Wednesday, January 24, 2007

honeydream

Hi there,

Thanks for the wonderful presence all day today. You see, we sometimes want to remember something and it doesn't work, and also try to forget and we keep remebering. This is like a boy in his teens, would just do the opposite of what is asked.

I play music for what? to forget? or to remeber? to shrink? or to grow? to hide or t glow?
What is the use after all if it is as all other things a struggle internally and source of great discomfort and worry? There is drunkenness, but of different kinds, one drinks to disolve and obstruct, in the process all life is a blurry hazy flight. Another is ever more alert after a shot of Vodka, eyes shining, ears receiving, skin sensing obseving sound and light, and there is little resistance of the wondering mind.

Thanks honeybee sweetheart dreambeloved! tonight please fly more carefully in the snowy air midst the slippery traffic of heavy thought trucks. I write these words not to forget that you don't exist, but to remind me of something.
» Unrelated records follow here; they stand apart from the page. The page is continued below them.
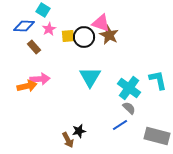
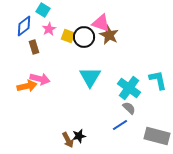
blue diamond: rotated 40 degrees counterclockwise
yellow square: rotated 24 degrees clockwise
brown rectangle: rotated 24 degrees clockwise
pink arrow: rotated 18 degrees clockwise
black star: moved 5 px down
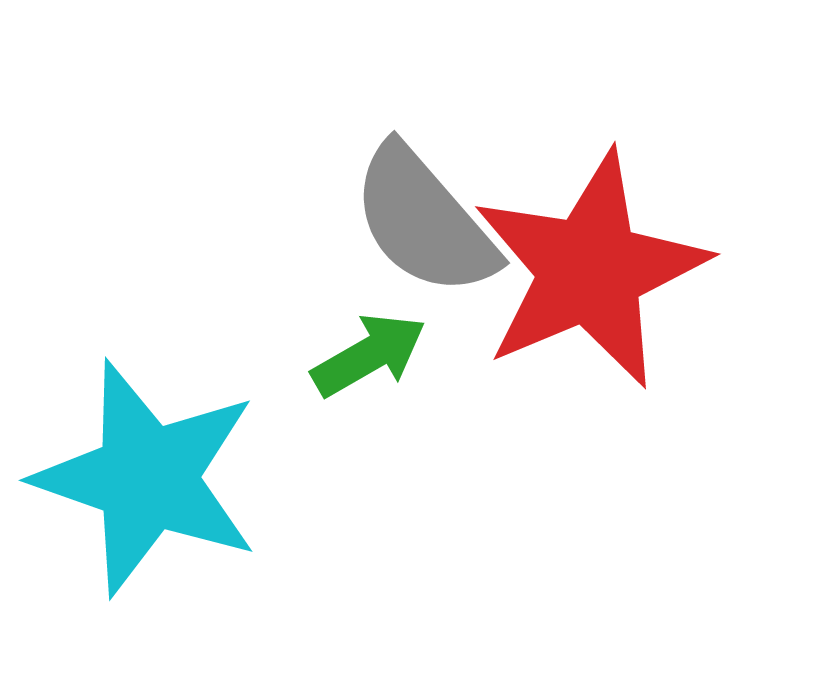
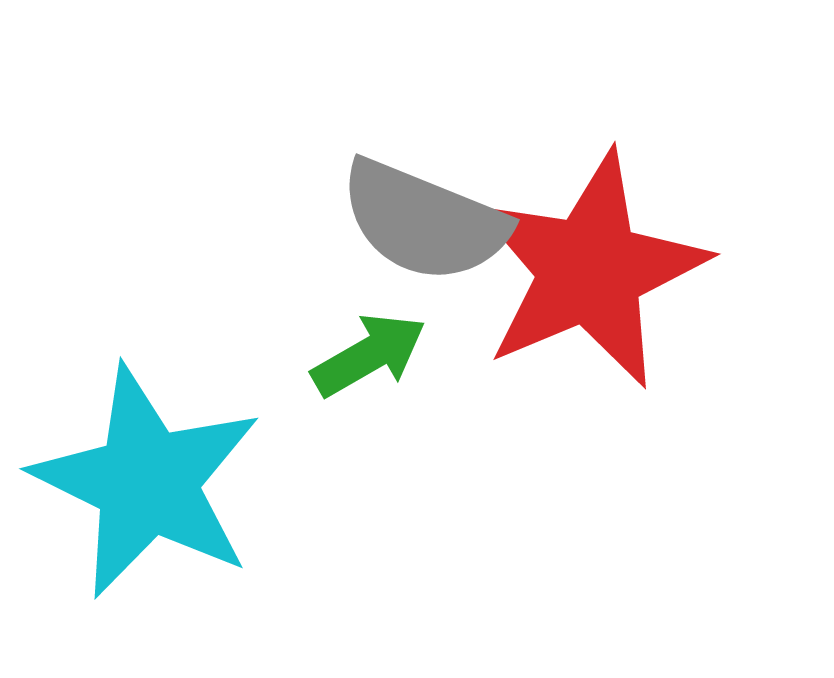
gray semicircle: rotated 27 degrees counterclockwise
cyan star: moved 4 px down; rotated 7 degrees clockwise
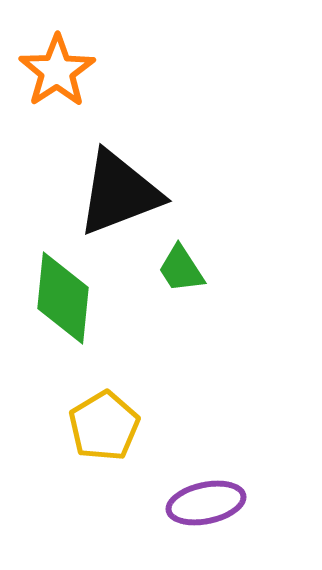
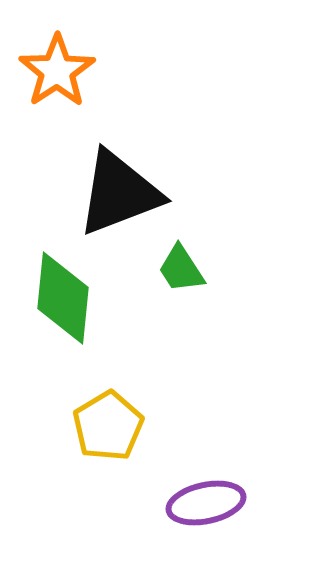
yellow pentagon: moved 4 px right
Ahah, it didn't work. I was right.

1 comment:

Anonymous said...

This is a currious lovely entry. I really liked the way you express yourself. I am just wondering if you could figure out that why you play music? This is also interesting for me to read because I asked the same question for many years and I found an answer which made me stop playing music. Should I ask the same questions again now to figure out why I don't play music anymore ;) to forget? To hide? Or to remember? N.